Литмир - Электронная Библиотека
A
A

Cuando los entusiastas perros comenzaron a ladrar de nuevo, Seküre dijo nerviosa: «Vamonos ya». Fue entonces cuando nos dimos cuenta de que, aunque todavía no había anochecido, la casa del Judío Ahorcado estaba bastante oscura. Mi cuerpo se movió por sí solo para abrazarla otra vez, pero ella cambió de lugar, hop, como un gorrión saltarín.

– ¿Soy todavía bonita? Respóndeme rápido.
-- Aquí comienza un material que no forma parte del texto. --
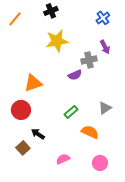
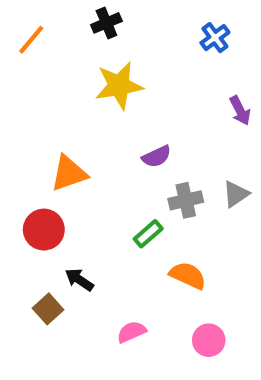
purple arrow: (105, 47) -> (240, 111), moved
gray cross: (89, 60) -> (186, 200), moved
gray triangle: (105, 108) -> (236, 194), moved

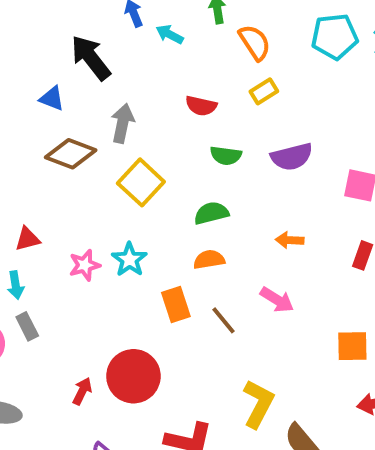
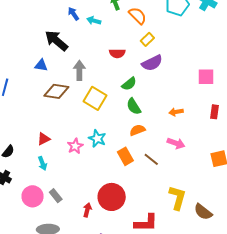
green semicircle: (226, 156) -> (129, 84), moved, turned -35
purple semicircle: (292, 157) -> (152, 63), moved
green semicircle: (211, 213) -> (134, 106), turned -96
gray rectangle: (27, 326) -> (56, 196), moved

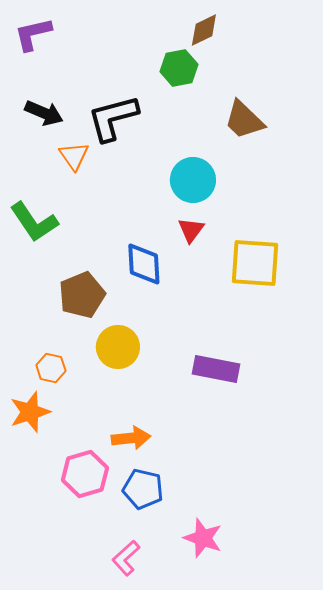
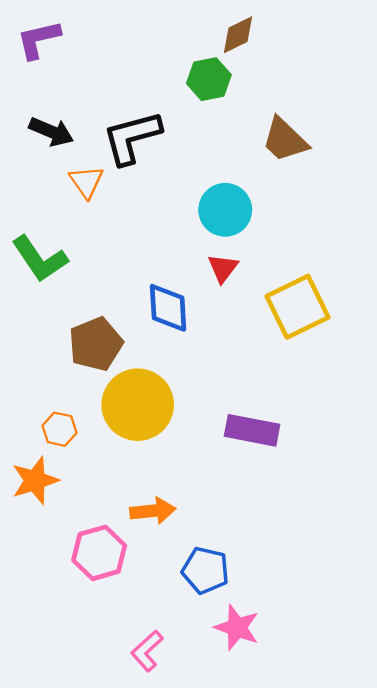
yellow square: (255, 263) -> (298, 307), turned -30
yellow circle: (118, 347) -> (138, 405), size x1.4
blue pentagon: (143, 489) -> (205, 570), moved

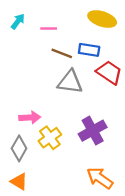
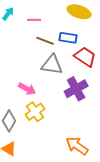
pink arrow: (30, 118) -> (27, 89), moved, turned 30
purple cross: (93, 131) -> (76, 89), moved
Le respondí, y qué bonita estaba escuchándome, creyéndome y estando de acuerdo con todo lo que le decía.

– ¿Y mi vestido?

También le di mi opinión.

– ¿Huelo bien?

Por supuesto, Seküre también sabía que lo que Nizami llamaba el ajedrez del amor no eran aquellos juegos retóricos, sino movimientos del alma que discurren discretamente entre los amantes.
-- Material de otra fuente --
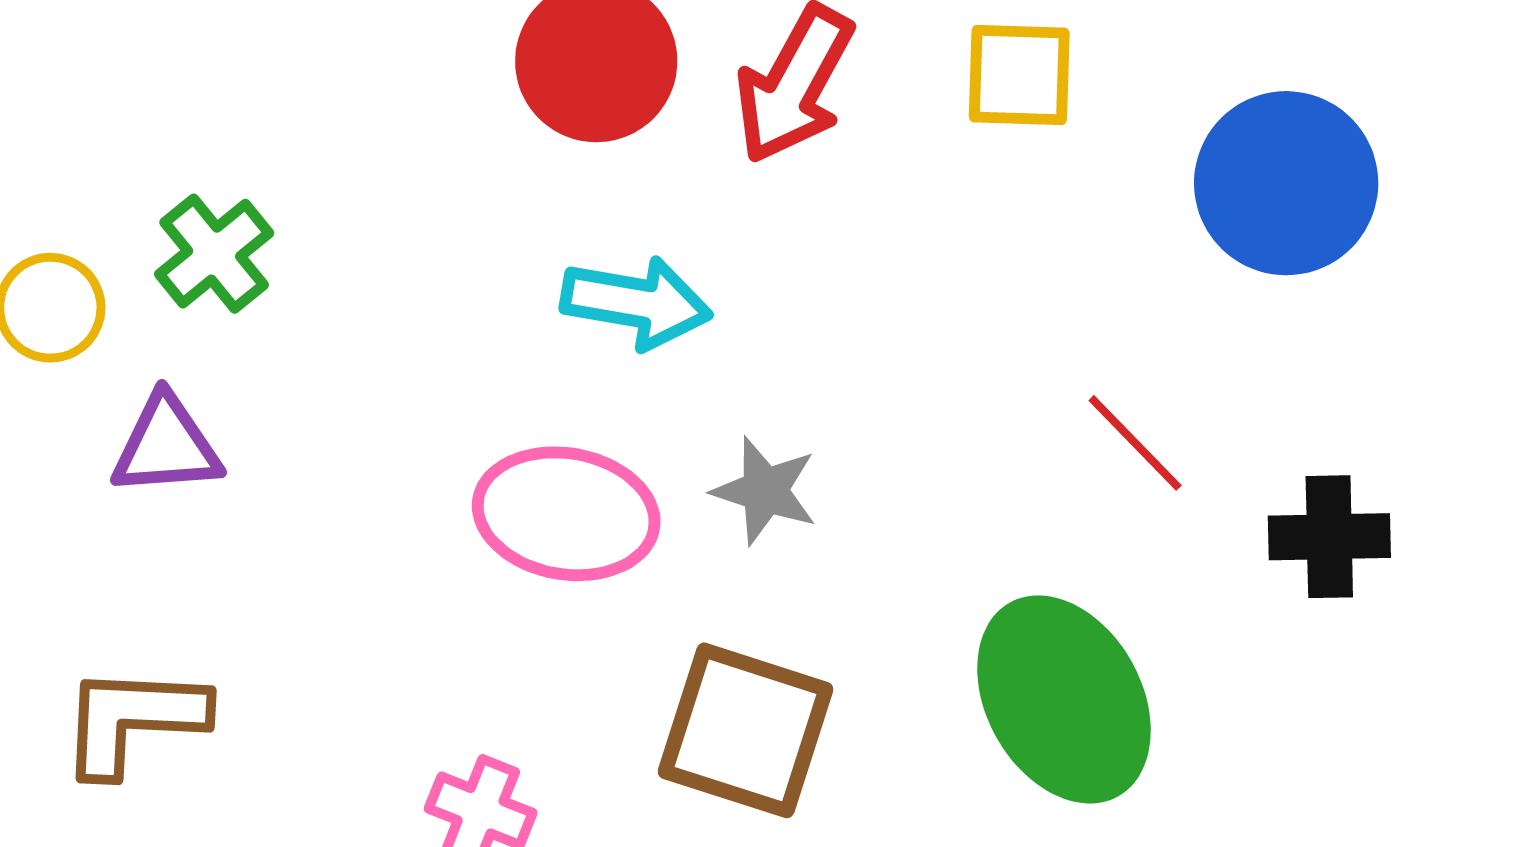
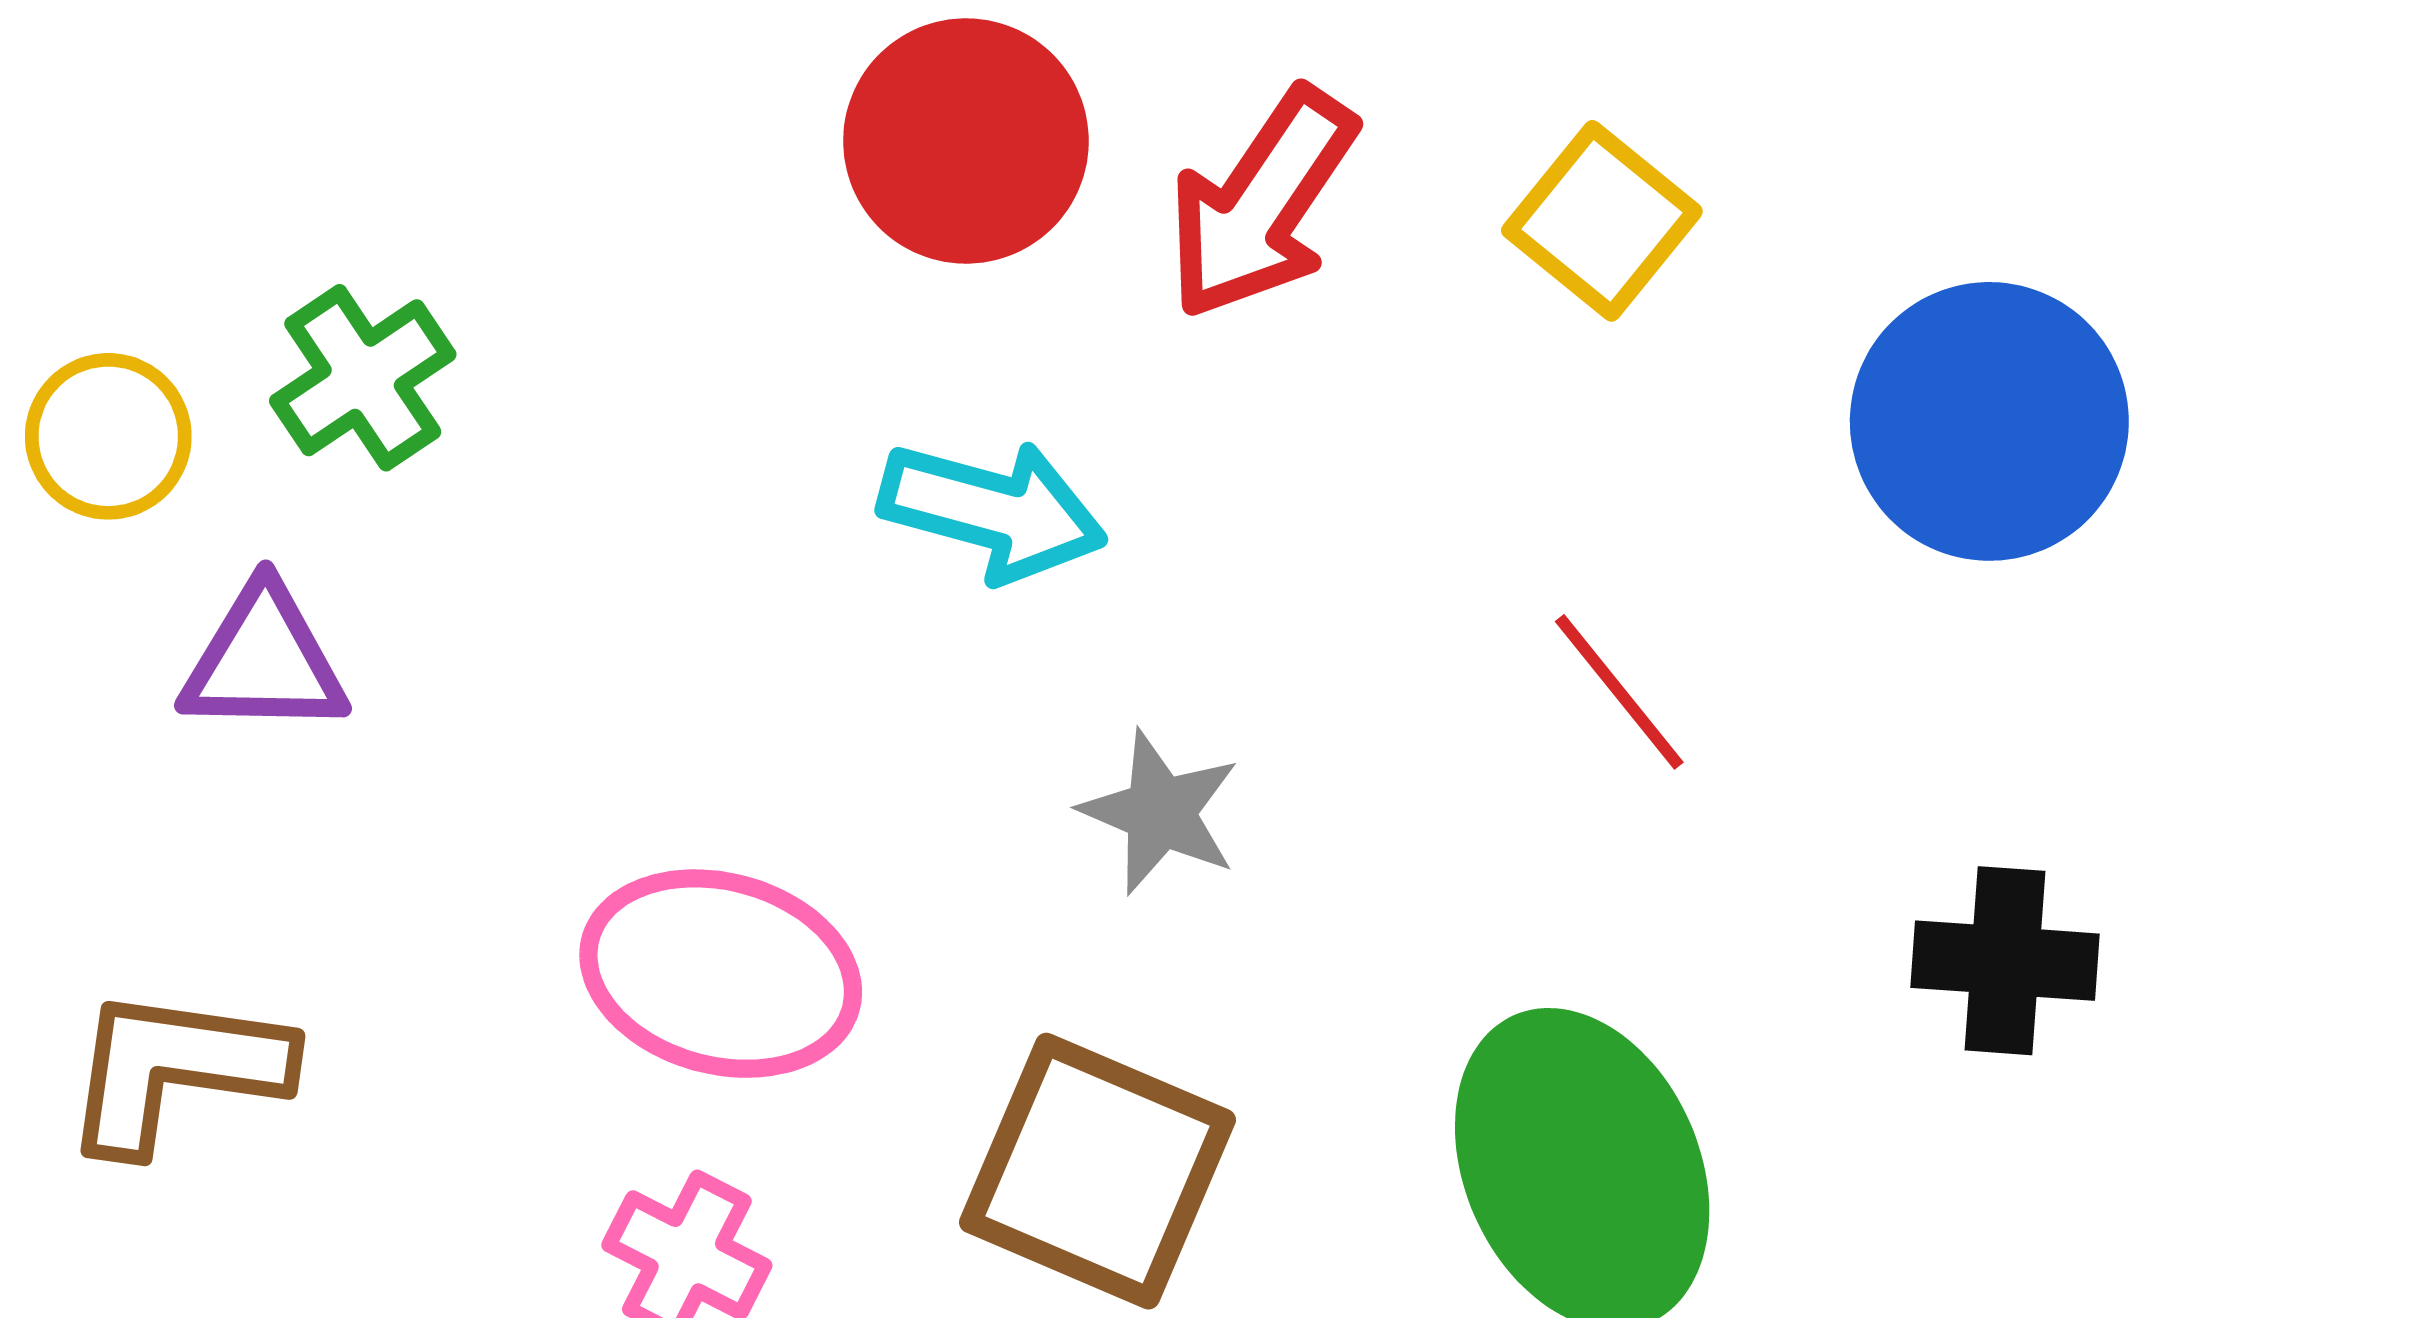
yellow square: (1019, 75) -> (1602, 221), turned 32
red line: (1135, 443) -> (1619, 692), moved
pink ellipse: (566, 514) -> (721, 974), moved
– ¿Y con qué te vas a ganar la vida? -me preguntó-. ¿Podrás cuidar de mis huérfanos?

Le hablé de mi experiencia de más de doce años al servicio del Estado y como secretario, de las múltiples lecciones que había aprendido de las batallas y de los cadáveres que había visto y de mi brillante futuro, y la abracé.

– Qué bien estábamos abrazados hace un instante -dijo-. Y ahora todo ha perdido su magia del principio.

La abracé con más fuerza para demostrarle lo sincero que era y le pregunté por qué me había devuelto con Ester la ilustración que le había dibujado hacía ya doce años después de conservarla durante tanto tiempo. En sus ojos pude leer la sorpresa que le causaba mi aturdimiento y el cariño por mí que se elevaba en su corazón y nos besamos. Esta vez no me encontré apresado por una sensualidad mareante sino que a ambos nos sacudía el aleteo, parecido al de un águila, de un poderoso amor que nos penetraba el corazón, el pecho, el vientre, por todas partes. ¿No es hacer el amor la mejor manera de sofocar la pasión amorosa?

Mientras cogía con mis manos sus enormes pechos, Seküre me empujó de una forma más decidida y más dulce. No era lo bastante maduro como para conseguir llevar adelante un matrimonio con una mujer a la que hubiera mancillado antes de casarme si quería que tuviera visos de futuro. Además, era lo bastante inconsciente como para olvidar la forma que tiene el Diablo de entrometerse en las cosas que se hacen a toda prisa y lo suficientemente inexperto como para ignorar la paciencia y los sufrimientos que requiere desde el comienzo un matrimonio feliz. Se deshizo de mi abrazo, se alejó de mí, se bajó el velo de lino y se dirigió hacia la puerta. Por la puerta abierta vi la nieve que caía en las calles prematuramente oscurecidas y, olvidándome de todo lo que habíamos susurrado allí -quizá para no turbar al espíritu del Judío Ahorcado-, le grité:

– ¿Y qué vamos a hacer ahora?

– No lo sé -me respondió de acuerdo a las reglas del ajedrez del amor, y mi amada se alejó en silencio dejando atrás las huellas de sus pasos sobre la nieve, que con tanta rapidez había cubierto el viejo jardín.